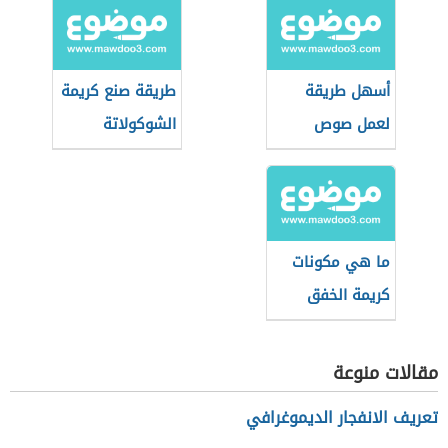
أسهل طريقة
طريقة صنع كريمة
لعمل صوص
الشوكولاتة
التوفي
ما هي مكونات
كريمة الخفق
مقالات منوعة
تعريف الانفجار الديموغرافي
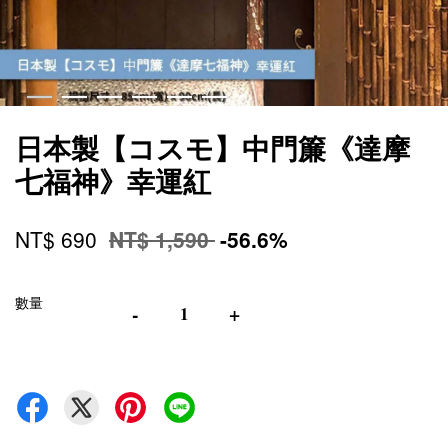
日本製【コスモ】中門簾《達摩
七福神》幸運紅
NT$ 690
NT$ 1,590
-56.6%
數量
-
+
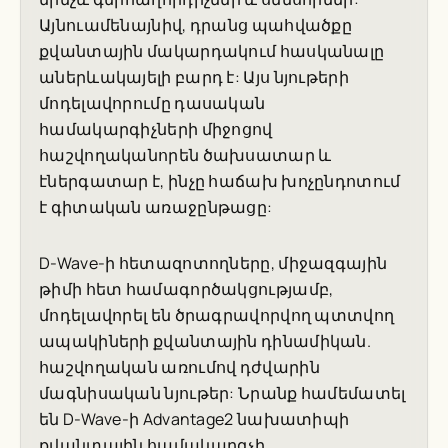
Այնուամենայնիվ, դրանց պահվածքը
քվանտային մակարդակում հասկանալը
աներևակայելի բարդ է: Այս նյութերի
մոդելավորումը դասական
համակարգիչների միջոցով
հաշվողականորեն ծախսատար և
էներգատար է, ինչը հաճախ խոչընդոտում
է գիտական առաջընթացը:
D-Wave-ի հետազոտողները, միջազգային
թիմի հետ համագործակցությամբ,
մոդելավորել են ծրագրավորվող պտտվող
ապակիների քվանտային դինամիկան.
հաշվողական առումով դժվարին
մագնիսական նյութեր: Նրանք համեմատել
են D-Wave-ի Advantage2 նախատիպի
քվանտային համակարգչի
§ §
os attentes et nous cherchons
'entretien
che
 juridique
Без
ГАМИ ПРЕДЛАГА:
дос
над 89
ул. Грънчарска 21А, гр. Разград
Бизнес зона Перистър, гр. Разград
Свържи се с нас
§ §
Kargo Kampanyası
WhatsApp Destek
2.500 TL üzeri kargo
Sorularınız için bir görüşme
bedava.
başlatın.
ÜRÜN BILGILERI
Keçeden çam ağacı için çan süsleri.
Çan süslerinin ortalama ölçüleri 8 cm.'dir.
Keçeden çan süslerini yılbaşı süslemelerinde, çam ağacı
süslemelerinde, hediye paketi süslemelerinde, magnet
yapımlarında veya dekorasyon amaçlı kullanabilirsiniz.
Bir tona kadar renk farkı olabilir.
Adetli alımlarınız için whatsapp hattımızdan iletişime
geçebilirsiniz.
§ §
■ PROMPT ■
Every line above with the word "Разград" belongs in the answer, copied as written.

■ ANSWER TO THIS TASK ■
ул. Грънчарска 21А, гр. Разград
Бизнес зона Перистър, гр. Разград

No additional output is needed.